Those of my generation may recall an early 1960s TV show entitled That was the Week that Was that aired on Friday nights.  It was an Americanized version of a popular BBC show that offered a satirical take on some of the news that broke during the week.  Maybe needing a bit of humor during those cold war days, my family would gather in my parent’s bedroom (where our black and white TV was) to watch it.  There was a jingle that I still remember that went something like this: ♫ That was the week that was, it’s over let it go. ♫   Well on this New Year’s Eve, I would like to adapt that jingle to sing:

“♫ That was the year that was, it’s over let it go. ♫”

Often on New Year’s Eve, we reflect back on how the year has been for us and our families and since this is the last Sunday of the year as well as New Year’s Eve, I thought I would do the same.  I have also written before that I much prefer even numbers over odd numbers and so I’m glad to see 2023 come to a close and look forward to an even numbered year 2024.  But beyond just being an odd numbered year, 2023 was a year filled with several events that as the show jingle sang, I prefer to “let it go.”

The first event occurred early in the year in February when my wife’s dearest sister lost her six+ year battle with cancer.  If ever there was an individual that faced cancer with spunk and determination, it was my sister-in-law.  As she endured each one of the multiple rounds of treatment over the years, she celebrated with a unique party theme for her family and friends to follow along during her medical regimen.  Following some of these rounds, there were periods of remission, but that nasty cancer just kept coming back in different ways.

All of our lives will forever be changed with her loss; she will be sorely missed.

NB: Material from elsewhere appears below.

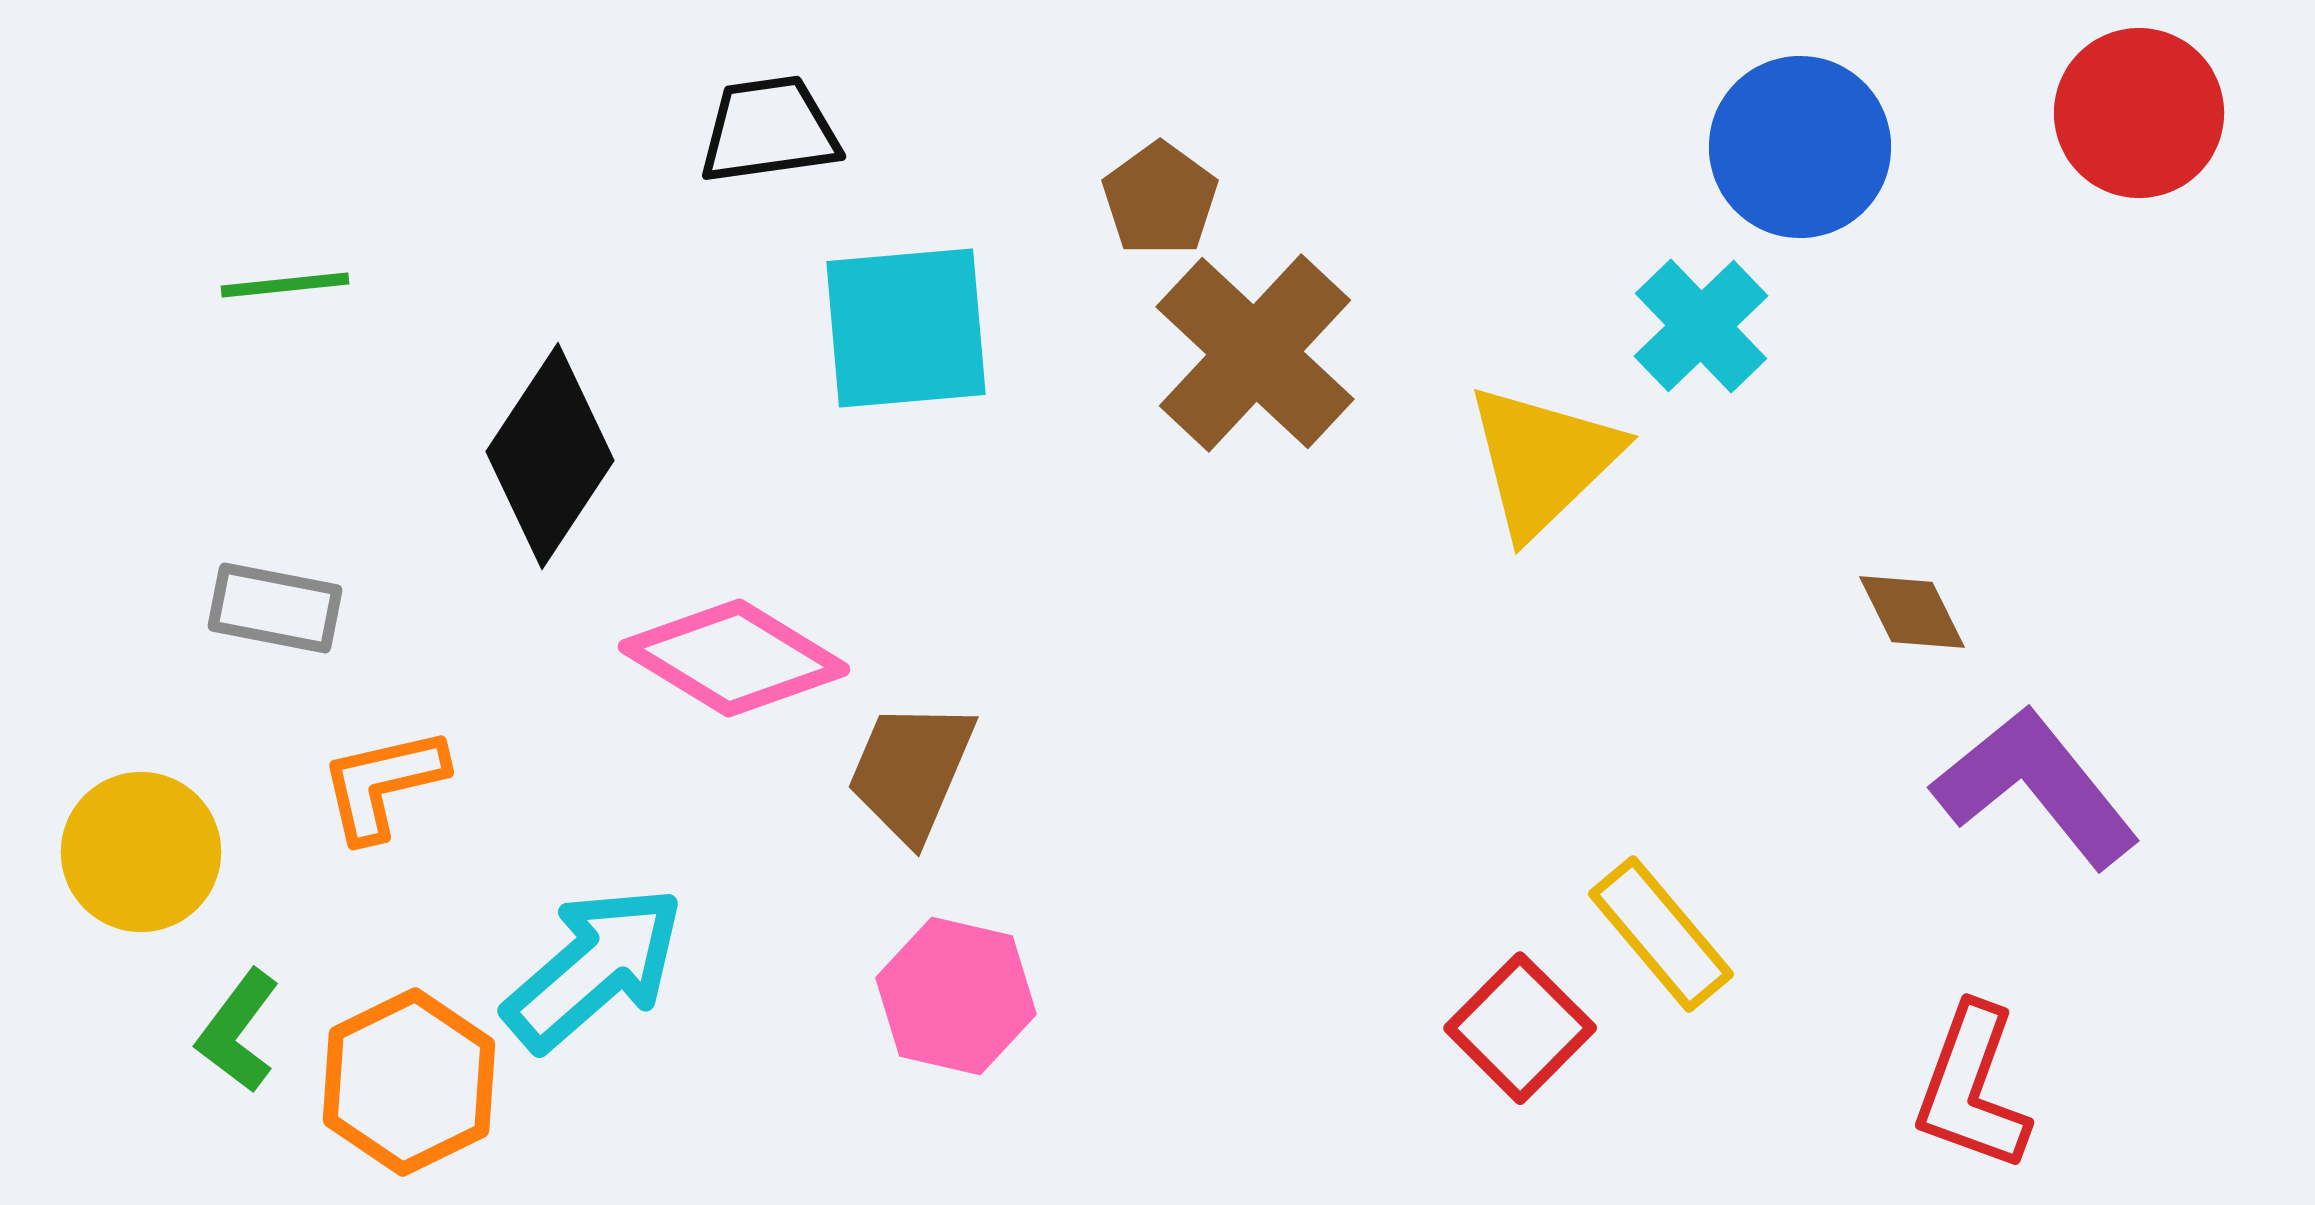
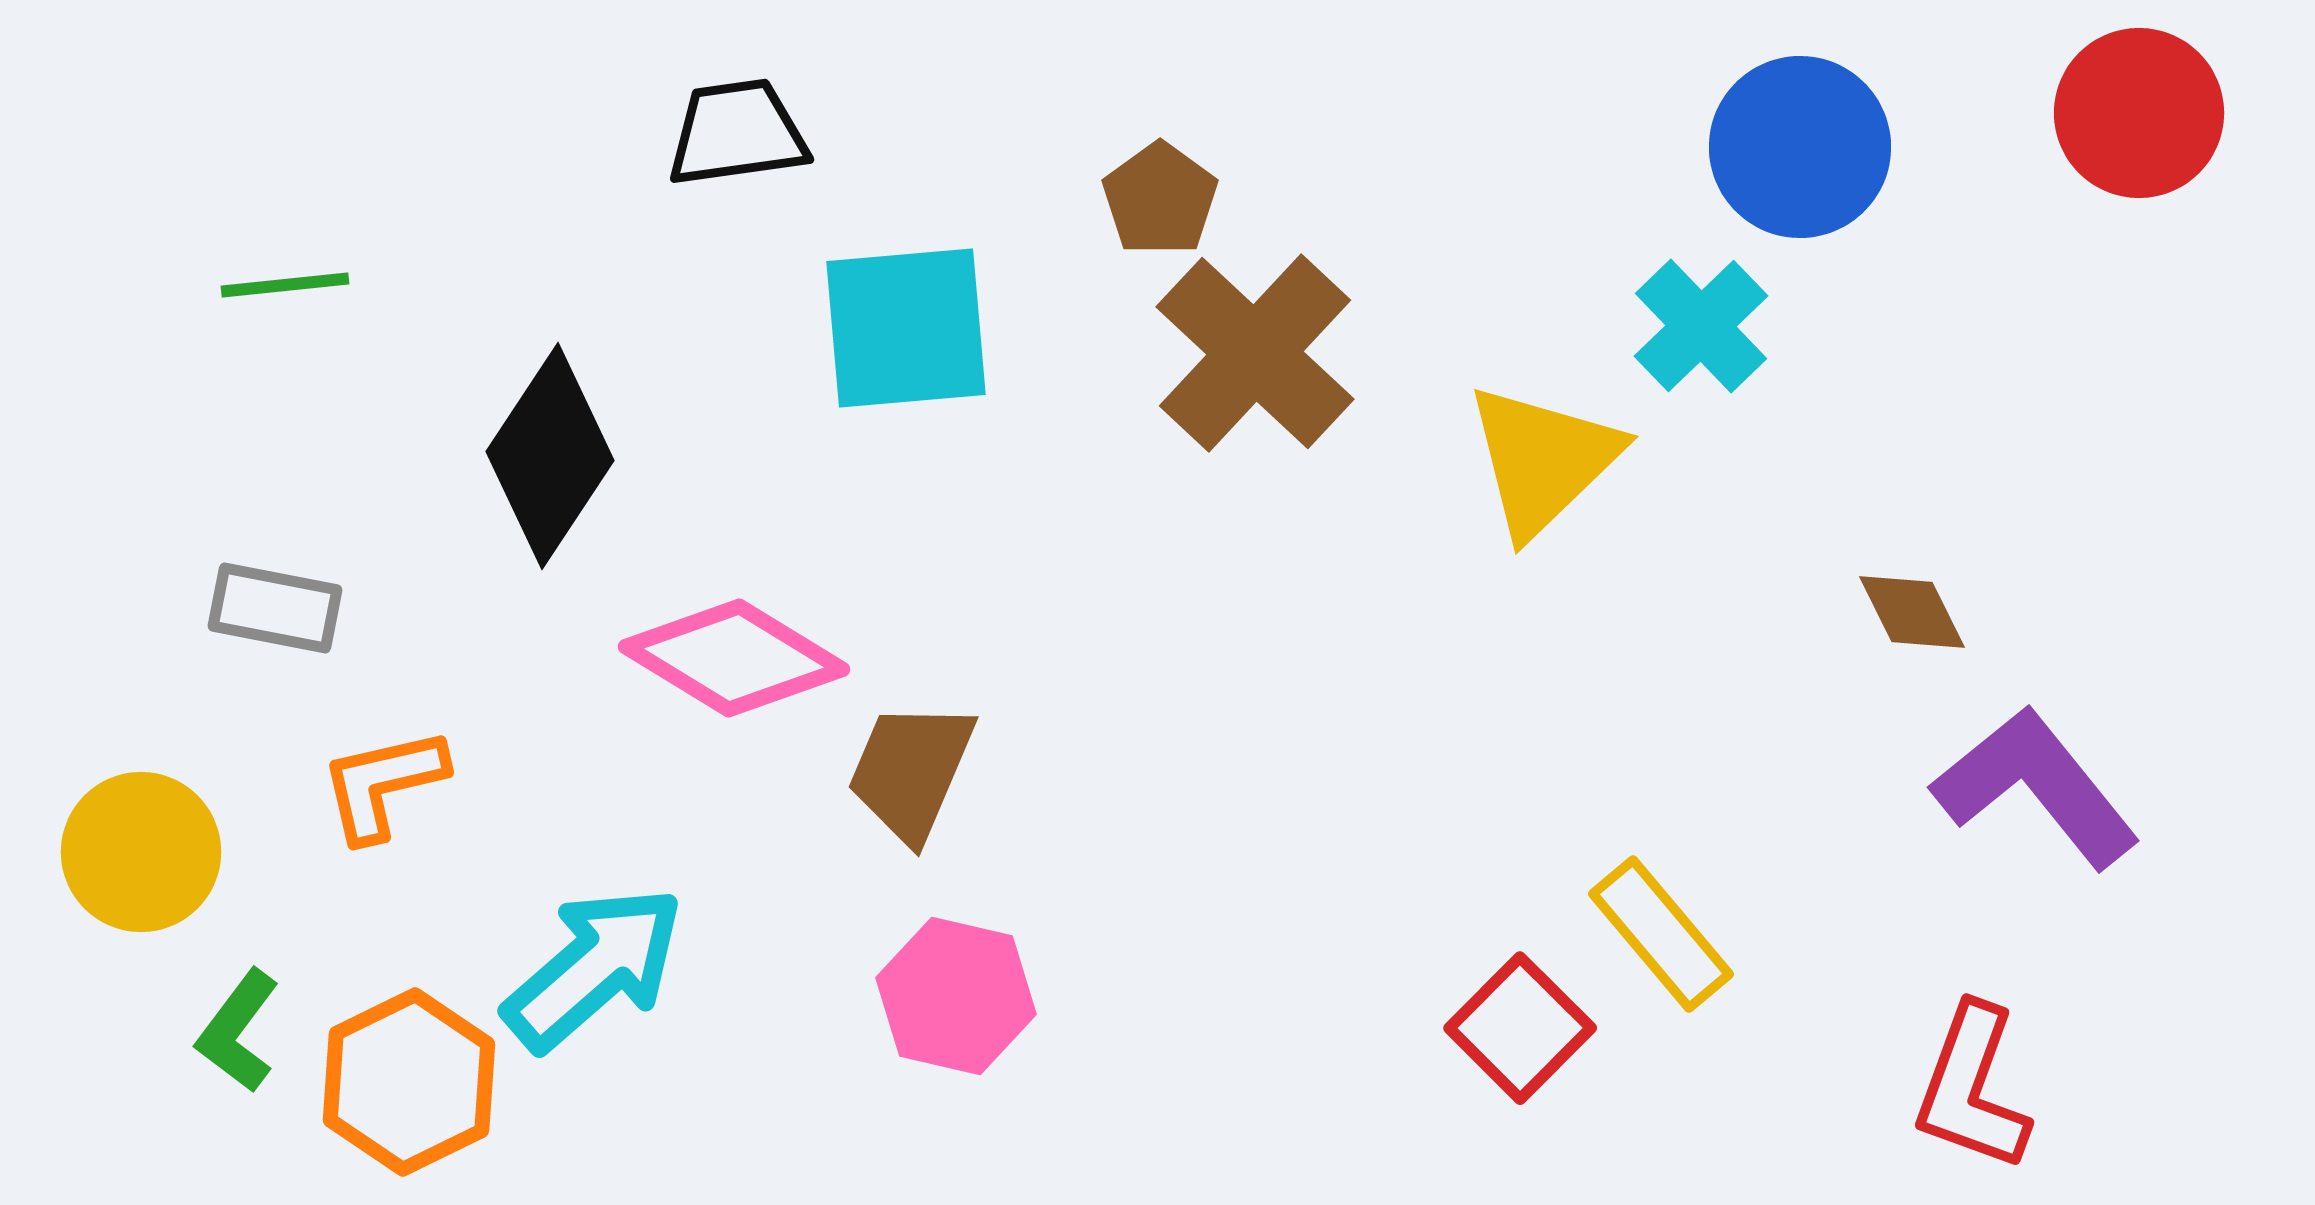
black trapezoid: moved 32 px left, 3 px down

My next “let it go” event occurred mid-summer when our youngest son’s divorce was finalized.  While it became official at that point, the marriage had been on a tumultuous downward spiral for quite some time and in the end, I feel it was for the best.  But my heart was broken for their almost three-year-old son who could not understand what was happening.

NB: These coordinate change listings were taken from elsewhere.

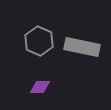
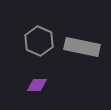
purple diamond: moved 3 px left, 2 px up
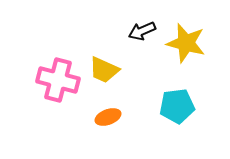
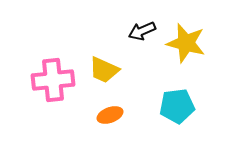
pink cross: moved 5 px left; rotated 21 degrees counterclockwise
orange ellipse: moved 2 px right, 2 px up
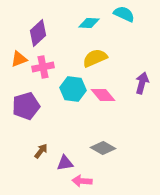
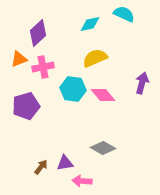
cyan diamond: moved 1 px right, 1 px down; rotated 15 degrees counterclockwise
brown arrow: moved 16 px down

It has taken everyone a while to adjust to the new “new”, but I am glad to say all is working out well.

My next “let it go”, also occurring in the summer, was a tooth problem that started out as an occasional sensitivity when biting down that morphed into an abscess with my face looking like a one-sided chipmunk.  Despite several dentist visits with close scrutiny and x-rays, no etiology could be elucidated.  At least that is until when I went in to see the dentist for the fourth time the day before I was leaving on a trip, to discover that the tooth, a bicuspid on my right side, had in fact broken in half down to the root.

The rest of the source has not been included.